Like the Cryogenian glaciation, the Karoo ice age featured two peaks in ice cover that may well have been distinct ice ages. They took place in the Mississipian period, 359 to 318 million years ago, and again in the Pennsylvanian 318 to 299 million years ago.

These ice ages may have been the result of the expansion of land plants that followed the Cryogenian. As plants spread over the planet, they absorbed CO2 from the atmosphere and released oxygen (PDF). As a result CO2 levels fell and the greenhouse effect weakened, triggering an ice age. There is some evidence that the ice came and went in regular cycles, driven by changes in Earth’s orbit. If true, this would mean that the Karoo ice age operated in much the same way as the current one.

The main trigger for the Quaternary glaciation was the continuing fall in the level of CO2 in the atmosphere due to the weathering of the Himalayas. However, the timing of the glacials and interglacials was driven by periodic changes in Earth’s orbit that change the amount of sunshine reaching various parts of the planet. The effect of these small orbital changes was amplified by positive feedbacks, such as changes in greenhouse gas levels....


There's more where that came from. You ought to read more carefully next time.
 
No, we're not. The last Ice Age ended around 10,000 years ago.
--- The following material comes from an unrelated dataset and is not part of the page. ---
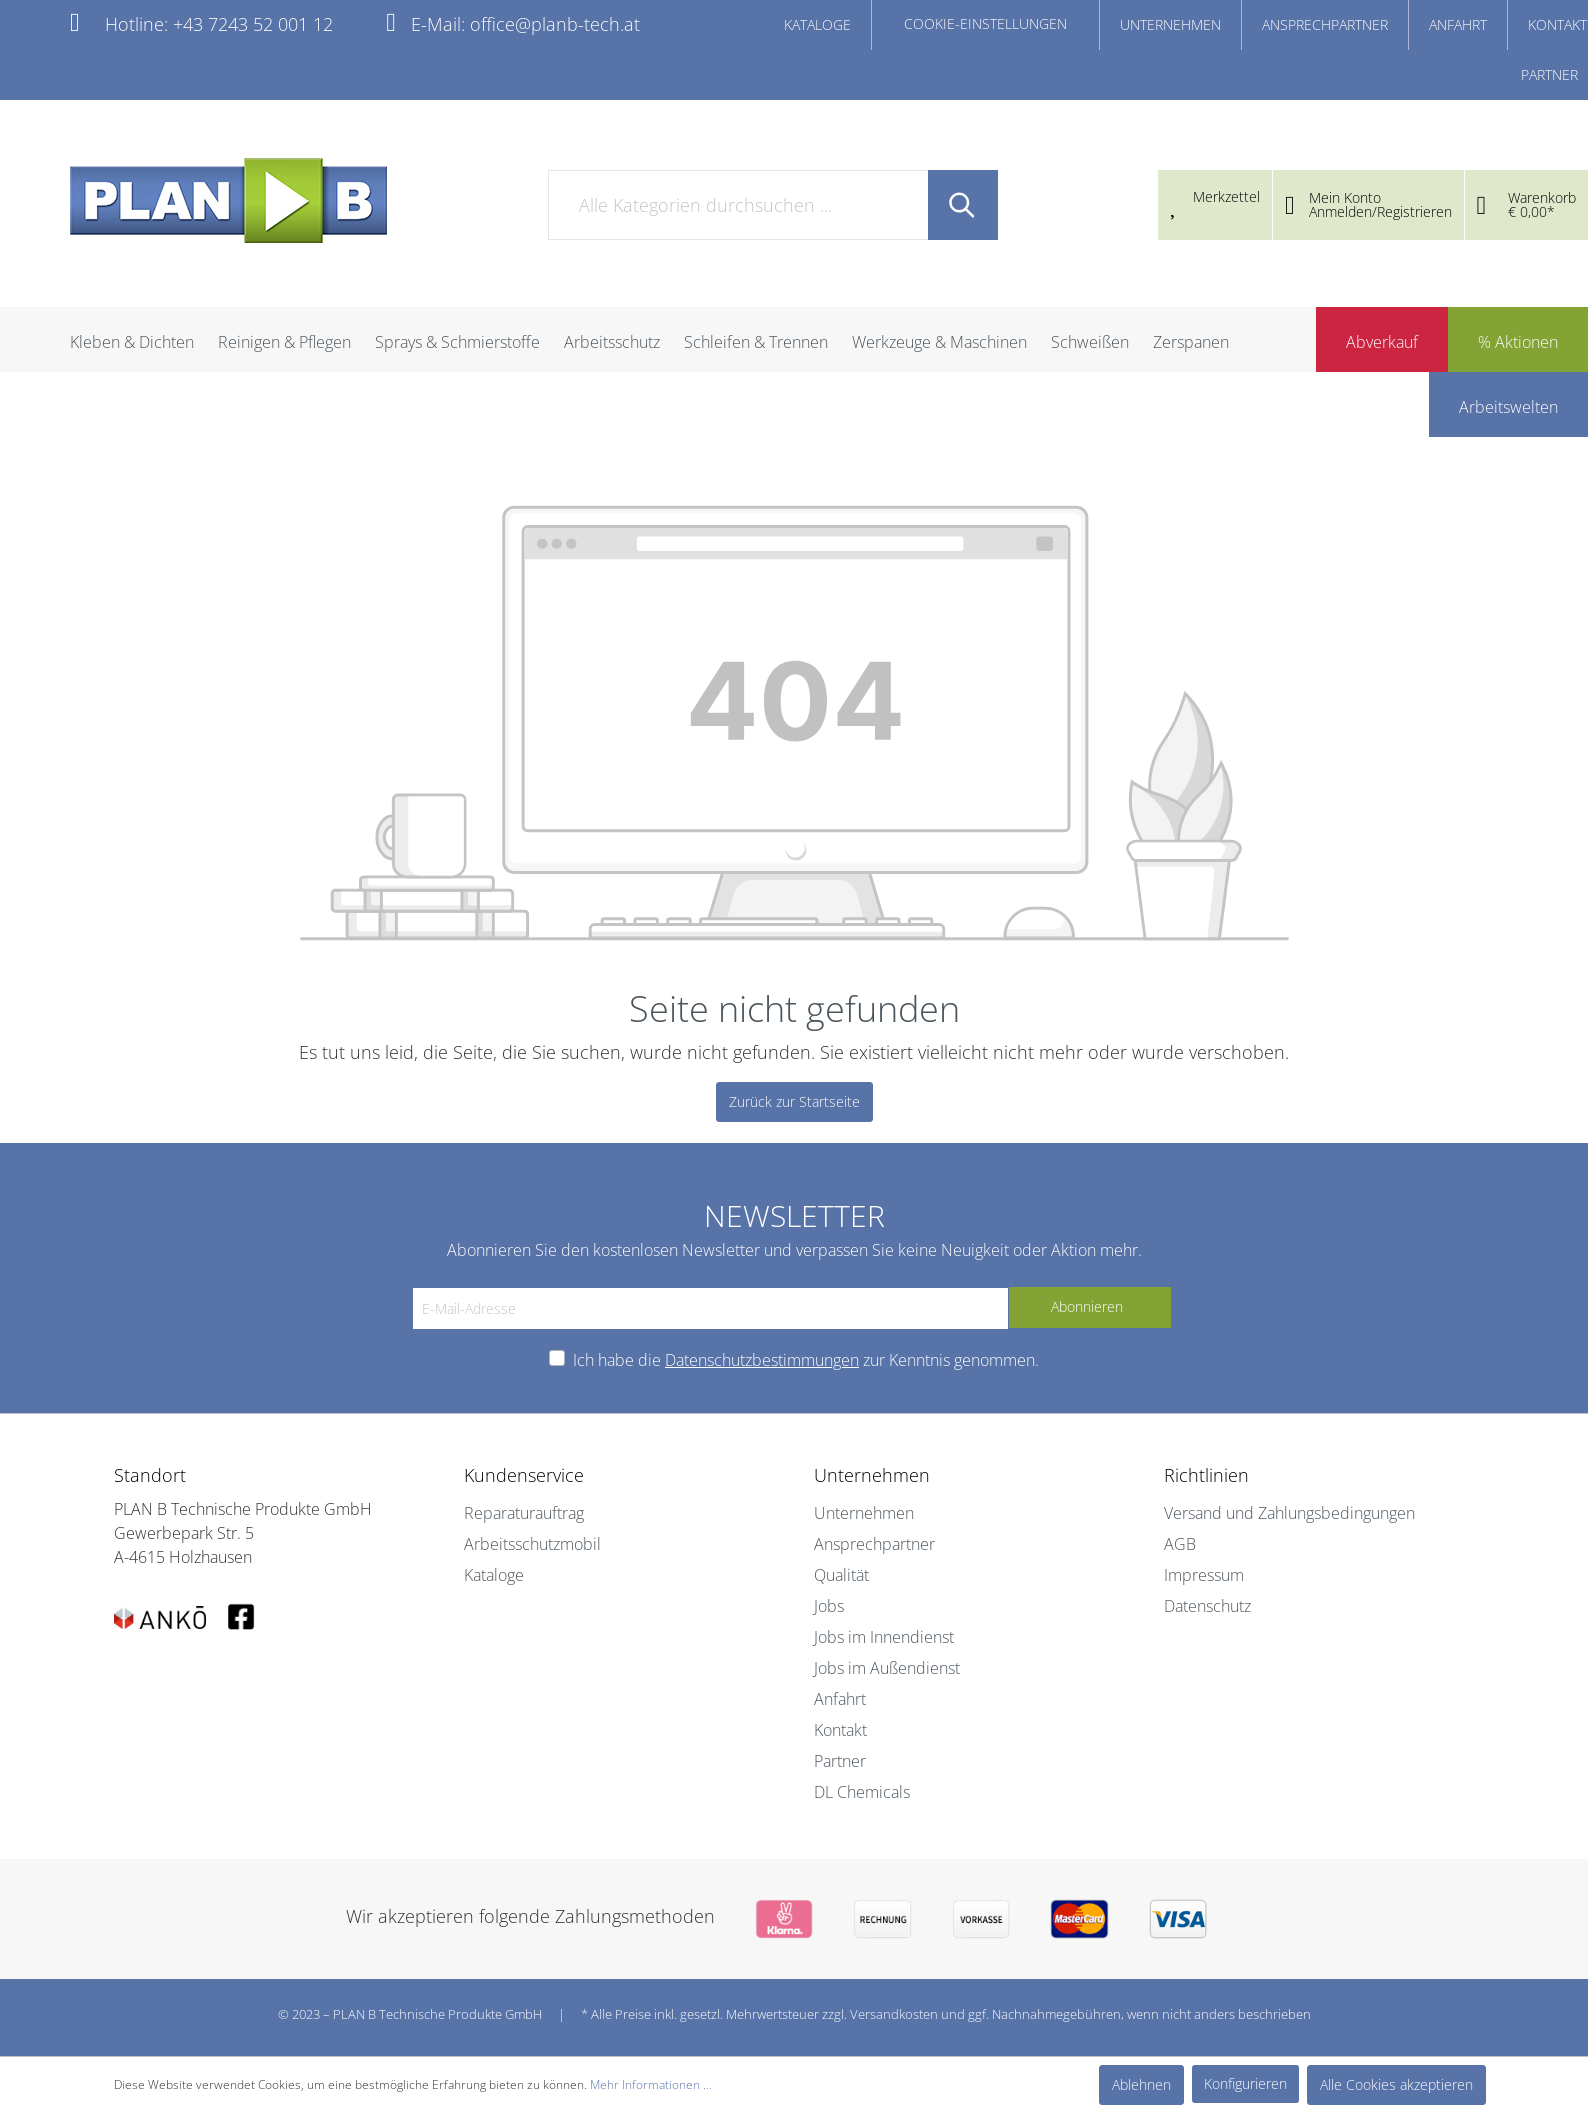  Describe the element at coordinates (1549, 74) in the screenshot. I see `PARTNER` at that location.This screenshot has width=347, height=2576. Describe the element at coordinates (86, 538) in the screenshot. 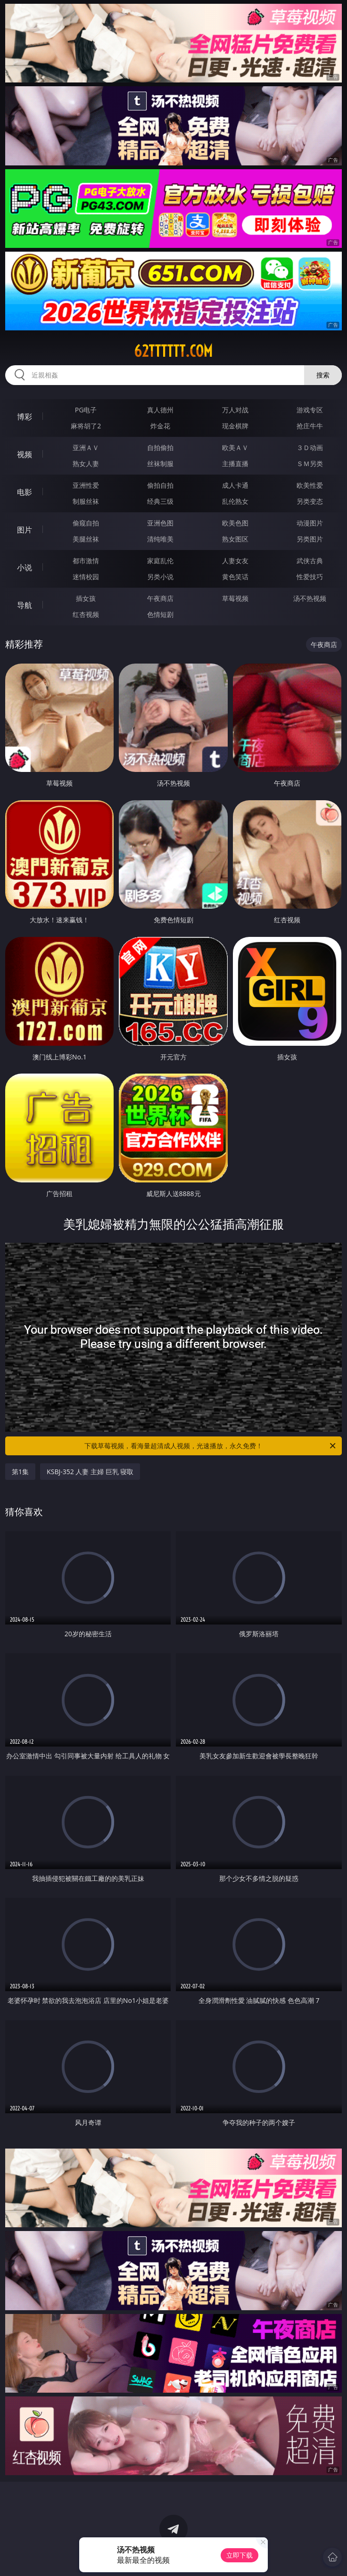

I see `美腿丝袜` at that location.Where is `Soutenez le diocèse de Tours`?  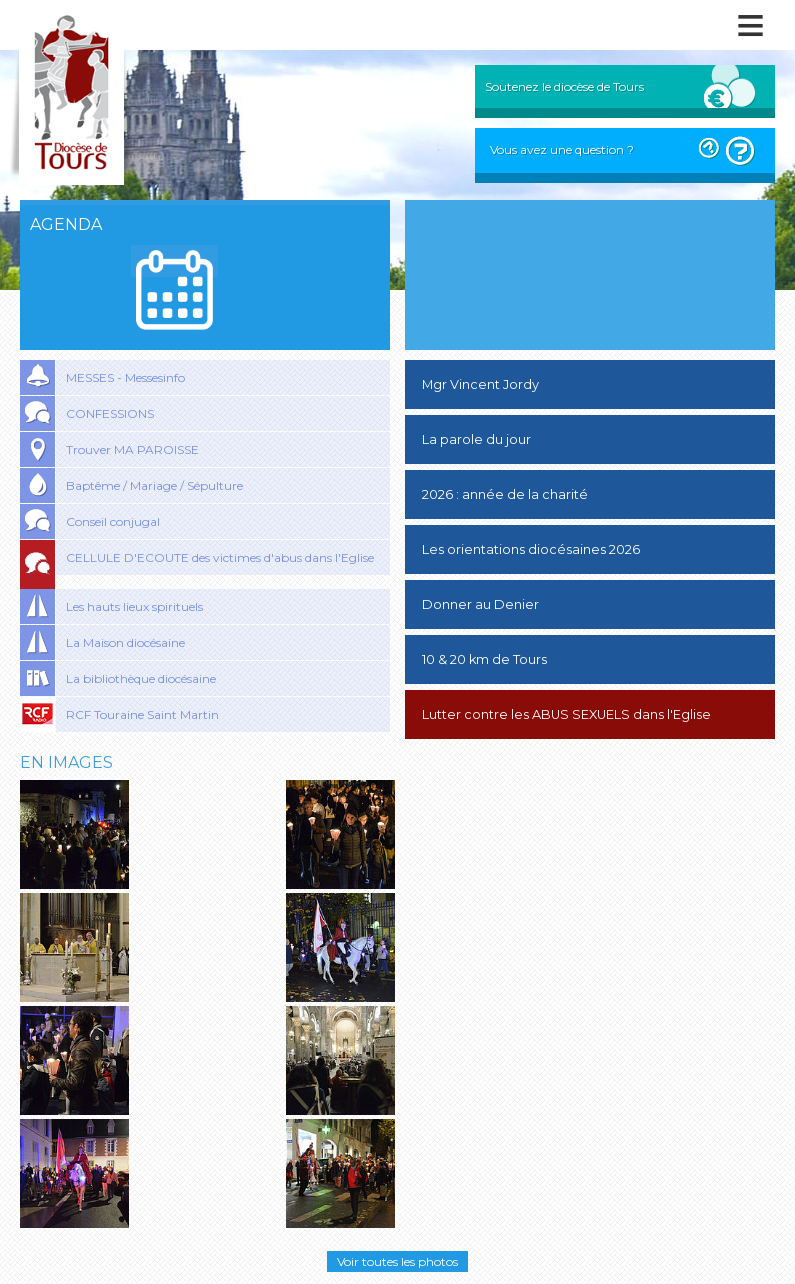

See #122 / 124 above.

What are you babbling on about. We are still in the ice age and have not yet come out of it. Thus the large Ice sheets on the North and south pole.
 
Thus my phrase, "coming out of an ice age".

It will be several million more years before we come out of an ice age. This fifth ice-age has only been around for the last 2.58 million years. The prior four ice-ages lasted tens of millions of years. The last ice-age began 350 million years ago and didn't end until 270 million years ago. So don't hold your breath waiting for this ice-age to end anytime soon.